Il utilise sa force physique afin de remporter de nombreuses batailles dans les coins de sa zone défensive, ou pour repousser un attaquant et s’emparer de la rondelle. Dès que son équipe récupère une rondelle, il entre en mode relance et est capable de faire transitioner en l’espace de quelques secondes le jeu loin de sa zone et hors de danger pour son gardien de but.
Son parcours lors des dernières années est très impressionant. Il a d’abord dominé partout ou il est passé dans les rangs mineurs, avec notamment un performance de 27 buts et 36 points en cinq parties(!) dans la deuxième division Suédoise chez les moins de 16 ans en 2014-2015, avant d’être promu en première division ou il a alors obtenu 19 buts et 48 points en 15 parties. Ceci s’ensuivit d’une deuxième promotion vers la première division chez les moins de 18 ans, alors qu’il y a obtenu 12 buts et 26 points en 18 parties.
À la fin de cette même saison, il fût pour la troisième fois promu, cette fois vers la troisième division suédoise, jouant contre des joueurs d’âge adulte. Il y obtenut alors un but et six points en dix parties, pour un total de 59 buts et 116 points en 48 parties lors d’une seule et même saison.
En 2016-2017, à l’âge de 16 ans, il a fait ses débuts dans la SHL, une ligue professionelle de très haut calibre, jouant avec et contre plusieurs joueurs ayant de l’expérience dans la LNH. Il y impressionna dès ses premiers coups de patin. Sa première saison ne fût pas hautement productive sur le plan offensif, avec un but et trois points en 26 parties, mais tous les observateurs pouvaient d’ores et déjà s’entendre sur son talent exceptionnel et sur ses habiletés époustouflantes.

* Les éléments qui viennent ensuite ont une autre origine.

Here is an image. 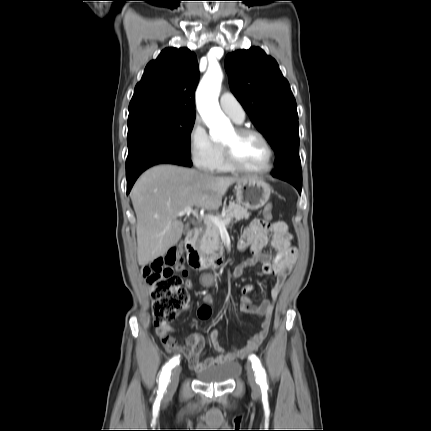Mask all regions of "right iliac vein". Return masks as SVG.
Here are the masks:
<instances>
[{"instance_id":"obj_1","label":"right iliac vein","mask_w":431,"mask_h":431,"mask_svg":"<svg viewBox=\"0 0 431 431\" xmlns=\"http://www.w3.org/2000/svg\"><path fill=\"white\" fill-rule=\"evenodd\" d=\"M180 373H181V367L176 366L172 371L170 383L168 385V391L169 392H172L176 389L178 381H179Z\"/></svg>"}]
</instances>
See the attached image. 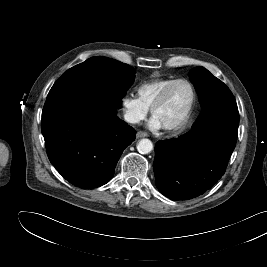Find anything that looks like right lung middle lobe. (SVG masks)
Wrapping results in <instances>:
<instances>
[{
	"label": "right lung middle lobe",
	"mask_w": 267,
	"mask_h": 267,
	"mask_svg": "<svg viewBox=\"0 0 267 267\" xmlns=\"http://www.w3.org/2000/svg\"><path fill=\"white\" fill-rule=\"evenodd\" d=\"M136 70L114 59L97 56L67 70L53 85L43 109L71 98H88L121 108Z\"/></svg>",
	"instance_id": "obj_1"
}]
</instances>
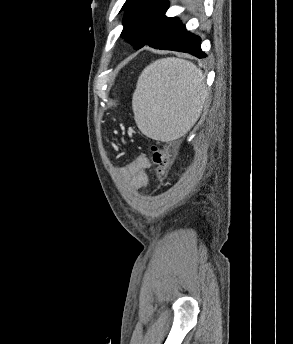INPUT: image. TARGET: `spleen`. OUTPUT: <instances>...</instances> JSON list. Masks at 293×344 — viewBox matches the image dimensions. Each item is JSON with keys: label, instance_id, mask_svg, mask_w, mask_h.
I'll return each mask as SVG.
<instances>
[{"label": "spleen", "instance_id": "1", "mask_svg": "<svg viewBox=\"0 0 293 344\" xmlns=\"http://www.w3.org/2000/svg\"><path fill=\"white\" fill-rule=\"evenodd\" d=\"M202 71L190 61L162 58L147 66L133 94L141 132L155 140L183 136L200 116L206 98Z\"/></svg>", "mask_w": 293, "mask_h": 344}]
</instances>
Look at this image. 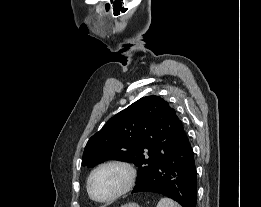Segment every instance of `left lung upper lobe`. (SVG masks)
Returning <instances> with one entry per match:
<instances>
[{
	"instance_id": "left-lung-upper-lobe-1",
	"label": "left lung upper lobe",
	"mask_w": 261,
	"mask_h": 207,
	"mask_svg": "<svg viewBox=\"0 0 261 207\" xmlns=\"http://www.w3.org/2000/svg\"><path fill=\"white\" fill-rule=\"evenodd\" d=\"M182 121L167 101L146 96L112 117L86 144L82 165L106 160L132 162L138 167L136 183L144 179L179 144Z\"/></svg>"
}]
</instances>
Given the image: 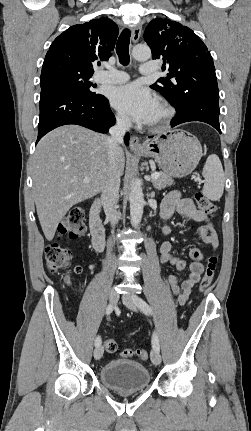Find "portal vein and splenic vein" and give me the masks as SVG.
I'll return each mask as SVG.
<instances>
[{"label":"portal vein and splenic vein","mask_w":251,"mask_h":431,"mask_svg":"<svg viewBox=\"0 0 251 431\" xmlns=\"http://www.w3.org/2000/svg\"><path fill=\"white\" fill-rule=\"evenodd\" d=\"M159 177V174L158 173H153V174H151V179L152 180H155V179H157ZM83 182H85V183H87V182H89V179L88 178H84L83 179Z\"/></svg>","instance_id":"portal-vein-and-splenic-vein-1"}]
</instances>
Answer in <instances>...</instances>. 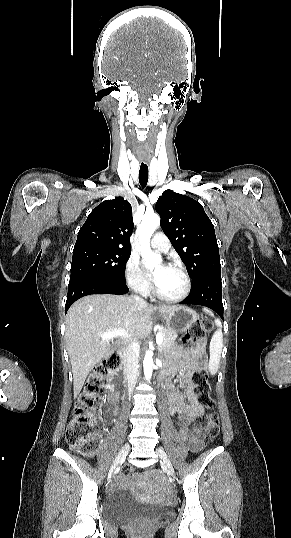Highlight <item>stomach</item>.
Returning <instances> with one entry per match:
<instances>
[{
    "instance_id": "stomach-1",
    "label": "stomach",
    "mask_w": 291,
    "mask_h": 538,
    "mask_svg": "<svg viewBox=\"0 0 291 538\" xmlns=\"http://www.w3.org/2000/svg\"><path fill=\"white\" fill-rule=\"evenodd\" d=\"M197 314L192 309L179 306L163 316L169 330L185 332L197 321Z\"/></svg>"
}]
</instances>
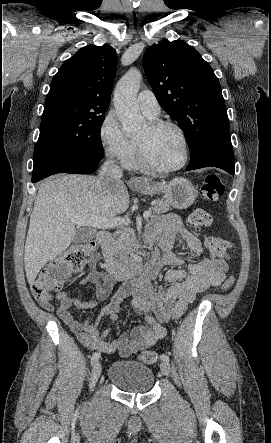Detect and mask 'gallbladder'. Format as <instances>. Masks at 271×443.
<instances>
[{
  "mask_svg": "<svg viewBox=\"0 0 271 443\" xmlns=\"http://www.w3.org/2000/svg\"><path fill=\"white\" fill-rule=\"evenodd\" d=\"M94 237V233H88V231H77L73 243L75 245H79V243H84V241H87V239H92Z\"/></svg>",
  "mask_w": 271,
  "mask_h": 443,
  "instance_id": "gallbladder-1",
  "label": "gallbladder"
}]
</instances>
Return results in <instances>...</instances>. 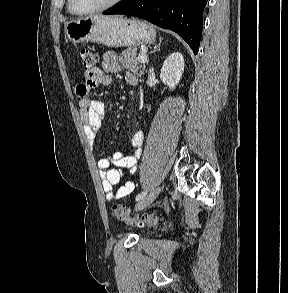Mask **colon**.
Here are the masks:
<instances>
[{
	"label": "colon",
	"mask_w": 288,
	"mask_h": 293,
	"mask_svg": "<svg viewBox=\"0 0 288 293\" xmlns=\"http://www.w3.org/2000/svg\"><path fill=\"white\" fill-rule=\"evenodd\" d=\"M80 58L82 61V66L85 73H89L96 68L98 63L97 54L89 49H82L80 51ZM111 211L113 216L122 221H131V213L128 207L122 204H113L111 207ZM157 222V218L155 216H142L140 219L136 220L138 225H153Z\"/></svg>",
	"instance_id": "5ec220e1"
}]
</instances>
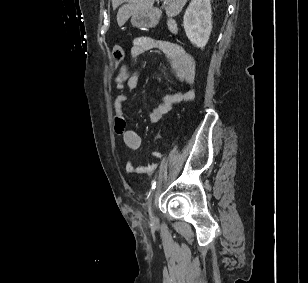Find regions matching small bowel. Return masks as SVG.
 Masks as SVG:
<instances>
[{"label": "small bowel", "mask_w": 308, "mask_h": 283, "mask_svg": "<svg viewBox=\"0 0 308 283\" xmlns=\"http://www.w3.org/2000/svg\"><path fill=\"white\" fill-rule=\"evenodd\" d=\"M151 50H158L165 54L176 77L189 87L193 85L195 80L194 62L191 56L181 46L169 41L156 40L142 36L133 41L131 55L134 58H138ZM114 82L117 89L113 101L115 132L122 136L127 148L130 150H137L142 145V139L136 130L127 127V120L124 114V102L126 101L124 88L127 87L130 90L137 89L139 86V75L135 72H129L128 68L122 65L118 70ZM192 96L193 92L191 89L164 95L160 102L152 108L149 114L150 120L154 123L158 122L171 110L174 104L188 101ZM152 154L156 158H161L164 155L161 150H154ZM156 167L157 165L155 163H151L147 166H136L130 160L125 164V169L128 173L138 174L151 173Z\"/></svg>", "instance_id": "c3829d8e"}]
</instances>
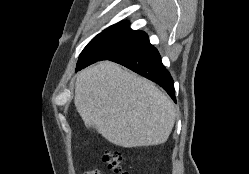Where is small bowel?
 <instances>
[{
    "instance_id": "1",
    "label": "small bowel",
    "mask_w": 249,
    "mask_h": 174,
    "mask_svg": "<svg viewBox=\"0 0 249 174\" xmlns=\"http://www.w3.org/2000/svg\"><path fill=\"white\" fill-rule=\"evenodd\" d=\"M84 174H101V172L96 169V170L85 172Z\"/></svg>"
}]
</instances>
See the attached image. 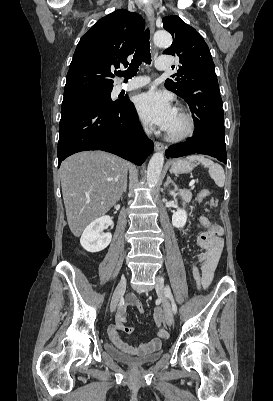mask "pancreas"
Wrapping results in <instances>:
<instances>
[{"label":"pancreas","instance_id":"cf45deb5","mask_svg":"<svg viewBox=\"0 0 273 401\" xmlns=\"http://www.w3.org/2000/svg\"><path fill=\"white\" fill-rule=\"evenodd\" d=\"M180 194L182 198H184V201H186V203H189L190 198H192V192H190V190H181Z\"/></svg>","mask_w":273,"mask_h":401}]
</instances>
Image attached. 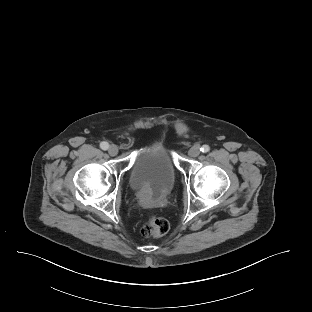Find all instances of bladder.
Instances as JSON below:
<instances>
[{"label":"bladder","instance_id":"1","mask_svg":"<svg viewBox=\"0 0 312 312\" xmlns=\"http://www.w3.org/2000/svg\"><path fill=\"white\" fill-rule=\"evenodd\" d=\"M176 179L177 168L162 140L148 143L138 153L129 173V184L133 190H146L156 195L168 193Z\"/></svg>","mask_w":312,"mask_h":312}]
</instances>
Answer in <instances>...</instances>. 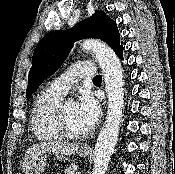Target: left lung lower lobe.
<instances>
[{
    "label": "left lung lower lobe",
    "mask_w": 175,
    "mask_h": 174,
    "mask_svg": "<svg viewBox=\"0 0 175 174\" xmlns=\"http://www.w3.org/2000/svg\"><path fill=\"white\" fill-rule=\"evenodd\" d=\"M122 52H123V48L120 49V51L117 53V55L123 60Z\"/></svg>",
    "instance_id": "obj_1"
}]
</instances>
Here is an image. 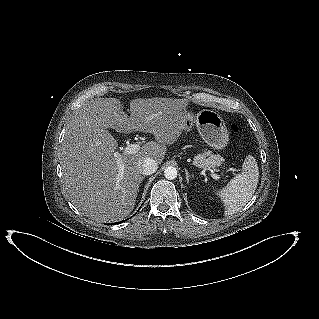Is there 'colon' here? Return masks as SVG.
<instances>
[{
    "instance_id": "colon-1",
    "label": "colon",
    "mask_w": 319,
    "mask_h": 319,
    "mask_svg": "<svg viewBox=\"0 0 319 319\" xmlns=\"http://www.w3.org/2000/svg\"><path fill=\"white\" fill-rule=\"evenodd\" d=\"M231 129H232L233 131H237V130H238V126H237L236 124H232V125H231Z\"/></svg>"
}]
</instances>
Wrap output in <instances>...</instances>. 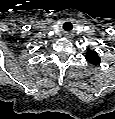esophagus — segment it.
I'll list each match as a JSON object with an SVG mask.
<instances>
[{
    "label": "esophagus",
    "instance_id": "1",
    "mask_svg": "<svg viewBox=\"0 0 115 119\" xmlns=\"http://www.w3.org/2000/svg\"><path fill=\"white\" fill-rule=\"evenodd\" d=\"M65 37H66V38H72V34L66 33V34H65Z\"/></svg>",
    "mask_w": 115,
    "mask_h": 119
}]
</instances>
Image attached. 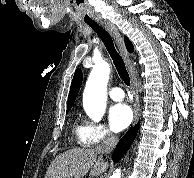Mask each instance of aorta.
<instances>
[{"label": "aorta", "mask_w": 194, "mask_h": 178, "mask_svg": "<svg viewBox=\"0 0 194 178\" xmlns=\"http://www.w3.org/2000/svg\"><path fill=\"white\" fill-rule=\"evenodd\" d=\"M109 74L110 65L107 62L96 63L85 86L83 106L86 114L97 122L105 113ZM120 176L121 172L116 170L110 178H120Z\"/></svg>", "instance_id": "1"}]
</instances>
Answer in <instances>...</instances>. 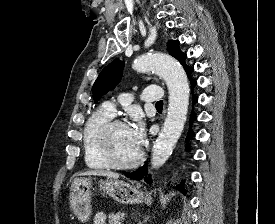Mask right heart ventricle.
Segmentation results:
<instances>
[{"label":"right heart ventricle","instance_id":"right-heart-ventricle-1","mask_svg":"<svg viewBox=\"0 0 275 224\" xmlns=\"http://www.w3.org/2000/svg\"><path fill=\"white\" fill-rule=\"evenodd\" d=\"M110 118L111 115L101 108L92 113L84 126L83 153L85 163L90 169L102 170L109 168L98 151L96 135L100 126Z\"/></svg>","mask_w":275,"mask_h":224}]
</instances>
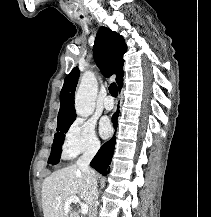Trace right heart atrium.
<instances>
[{"label":"right heart atrium","instance_id":"d8ad5b80","mask_svg":"<svg viewBox=\"0 0 211 217\" xmlns=\"http://www.w3.org/2000/svg\"><path fill=\"white\" fill-rule=\"evenodd\" d=\"M100 148L94 124L86 119H76L65 134L63 150L69 158L80 154H94Z\"/></svg>","mask_w":211,"mask_h":217}]
</instances>
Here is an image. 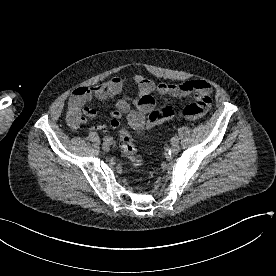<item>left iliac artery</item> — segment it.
I'll return each mask as SVG.
<instances>
[{
    "mask_svg": "<svg viewBox=\"0 0 276 276\" xmlns=\"http://www.w3.org/2000/svg\"><path fill=\"white\" fill-rule=\"evenodd\" d=\"M171 143H172V144H173V143H179V137H178V136L172 137Z\"/></svg>",
    "mask_w": 276,
    "mask_h": 276,
    "instance_id": "1",
    "label": "left iliac artery"
}]
</instances>
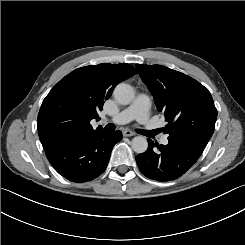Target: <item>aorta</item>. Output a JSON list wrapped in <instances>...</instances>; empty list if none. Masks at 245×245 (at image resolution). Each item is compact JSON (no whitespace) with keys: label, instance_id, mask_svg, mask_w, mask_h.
Wrapping results in <instances>:
<instances>
[{"label":"aorta","instance_id":"aorta-1","mask_svg":"<svg viewBox=\"0 0 245 245\" xmlns=\"http://www.w3.org/2000/svg\"><path fill=\"white\" fill-rule=\"evenodd\" d=\"M113 95L119 104L127 105L132 102L134 91L130 85L121 83L115 87ZM131 147L138 154L144 153L148 148V142L145 137L136 136L131 141Z\"/></svg>","mask_w":245,"mask_h":245}]
</instances>
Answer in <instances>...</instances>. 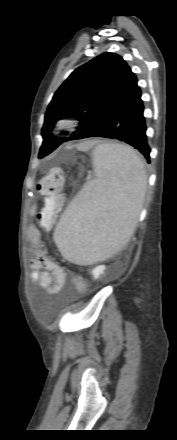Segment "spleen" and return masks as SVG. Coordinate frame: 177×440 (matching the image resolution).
Returning a JSON list of instances; mask_svg holds the SVG:
<instances>
[{"label": "spleen", "mask_w": 177, "mask_h": 440, "mask_svg": "<svg viewBox=\"0 0 177 440\" xmlns=\"http://www.w3.org/2000/svg\"><path fill=\"white\" fill-rule=\"evenodd\" d=\"M96 178L62 213L53 239L68 261L88 265L120 251L133 235L146 188L144 164L129 147L98 145Z\"/></svg>", "instance_id": "3e777b00"}]
</instances>
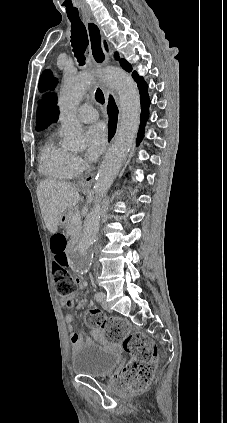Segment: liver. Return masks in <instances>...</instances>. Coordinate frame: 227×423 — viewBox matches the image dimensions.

La saison dernière, à 17 ans, il montra une production impressionante de sept buts et 20 points en 41 parties. Cette production se compare à celle de Victor Hedman lors de son année de repêchage, lui qui avait obtenu sept buts et 21 points en 43 parties en SEL. Erik Karlsson, lui, faisait ses débuts en SEL à son année de repêchage, n’obtenant qu’un but en sept parties. Il avait obtenu l’année suivant son repêchage des totaux grandement moindres de cinq buts et dix points en 45 parties.
Il ne fait presque aucun doute dans mon esprit que Dahlin sera dans la LNH l’an prochain. Il a selon tous les observateurs montré une progression fulgurante, une énorme capacité d’apprentissage et d’amélioration, ainsi qu’une maturité hors du commun dans son jeu, même sans considérer le fait qu’il était en plein apprentissage tout au long de son parcours. Il sera excitant de l’observer évoluer et la vraie question est de savoir combien de points il saura enfiler lors de sa première campagne.
20? Aucun doute.
30? Fort problablement!
40? Possible!
50? Qui sait?
Plus encore? On peut rêver quand on voit des saisons recrues comme celles de Shayne Gostisbehere ou Zach Werenski, les paris sont donc ouverts!